Single by Eagles

from the album One of These Nights
- A-side: "Take It to the Limit"
- Released: November 10, 1975
- Genre: Rock
- Length: 3:56
- Label: Asylum
- Songwriters: Don Henley; Glenn Frey;
- Producer: Bill Szymczyk

= After the Thrill Is Gone =

1975 song by The Eagles

"After the Thrill Is Gone" is a song written by Glenn Frey and Don Henley that was first released on the Eagles 1975 album One of These Nights.

==Background==
According to Eagles' guitarist Don Felder, the song was initially Frey's idea. According to Henley, he and Frey were aware of B.B. King's song "The Thrill Is Gone", and wrote the song to explore the aftermath: "We know that the thrill is gone – so, now what?" Felder said "[Frey] loved B.B. King's 'The Thrill Is Gone' and while working to perfect a particular sound he wanted, he piped up 'Hey, how about calling it After the Thrill is Gone.'" The fact that Bill Szymczyk had produced King's version of "The Thrill Is Gone" was one of the things that attracted the Eagles to using Szymczyk as their producer. Frey wrote most of the verses while Henley wrote most of the bridges. According to Frey, the song was "a lot of self-examination, hopefully not too much."

==Lyrics and music==
"After the Thrill Is Gone" is a slow ballad. The lyrics describe a situation that should result in a break up, but it is not explicit whether the situation refers to a band that should break up or a sexual relationship. Valley Advocate critic critic Jon Davis regarded the theme of the song to be "the emptiness of success and the fear of a creative drought" and felt it was the closest the Eagles came to making a "'dangerous' personal statement." American Songwriter critic Jim Beviglia similarly saw the theme as "behind the glamour and glitz on the surface, there’s a lot of suffering going on underneath it all." Los Angeles Times critic Robert Hilburn stated that the theme is that "it's often easier to remain in an unsatisfactory relationship than go through the possible emotional scars of breaking it off." According to Rolling Stone critic Stephen Holden, the song uses "sexual duplicity and malaise" as "metaphors for the [Los Angeles'] transient, hedonistic ambience". Similar to Davis, Holden also noted a theme of anxiety in the line "What can you do when your dreams come true, and it's not quite like you'd planned?" Uncut critic Paul Moody regarded it as an "acknowledgement that the intertwining of personal and professional lives has its drawbacks" and called the song "a bittersweet comment on fame."

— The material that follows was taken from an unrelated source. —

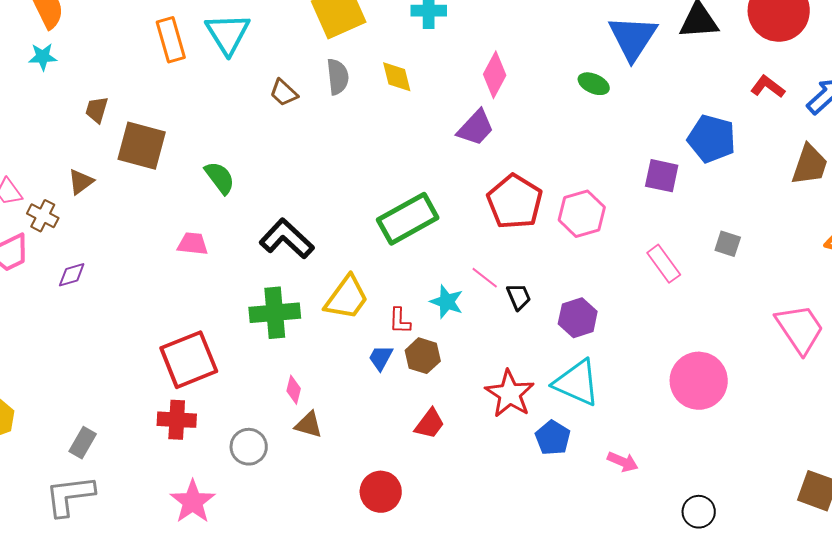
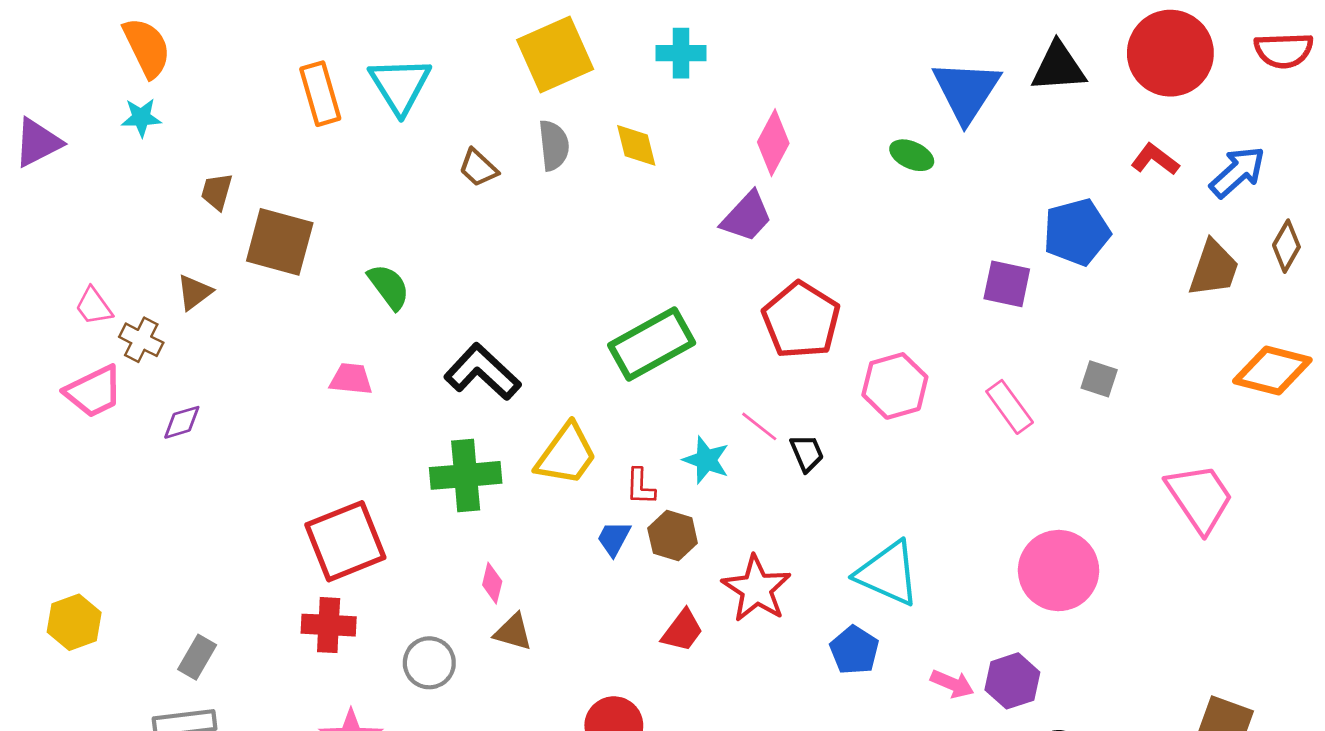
blue pentagon: (712, 139) -> (1077, 232), turned -30
pink hexagon: (582, 214) -> (895, 386), moved
purple hexagon: (578, 318) -> (1012, 681), moved
red star: (510, 394) -> (756, 589), moved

On the studio recording (and live performances during Frey's lifetime), Frey sings lead on the verses and choruses, while Henley sings lead on the bridge.

==Reception==
In 2016, the editors of Rolling Stone rated "After the Thrill Is Gone" to be the Eagles' 21st best song. Ultimate Classic Rock critic Nick DeRiso rated it to be the Eagles' 30th best song, praising "[Don] Felder's [guitar] solo, which adds a touch of simmering anger." Ultimate Classic Rock critic Sterling Whitaker rated it to be the Eagles 4th most underrated song. Whitaker praised Henley's and Frey's "close harmony singing" and said that "The lyric perfectly captures both the fading thrill of the '70s club scene, and the malaise that had begun to creep into the band." Something Else! critic Preston Frazier regarded it as one of the Eagles' 5 best songs, praising Felder's guitar, Bernie Leadon's pedal steel guitar as well as the vocal performances. Moody said that it showed "proof of Henley and Frey's growing confidence as songwriters". Bevigila rated it to the 4th best song on One of These Nights, particularly praising the "outstanding vocal performances." American Songwriter critic Alex Hopper regarded it as one of Frey's 3 best vocal performances, stating that "He wows as a balladeer in this melancholy track about the fickle friend time can be in a relationship." The editors of Classic Rock regarded the song as one of the Eagles' best.

"After the Thrill Is Gone" has been included on several of the Eagles' compilation albums, including Greatest Hits, Vol. 2 in 1982, Selected Works: 1972–1999 in 2000 and The Very Best Of in 2003.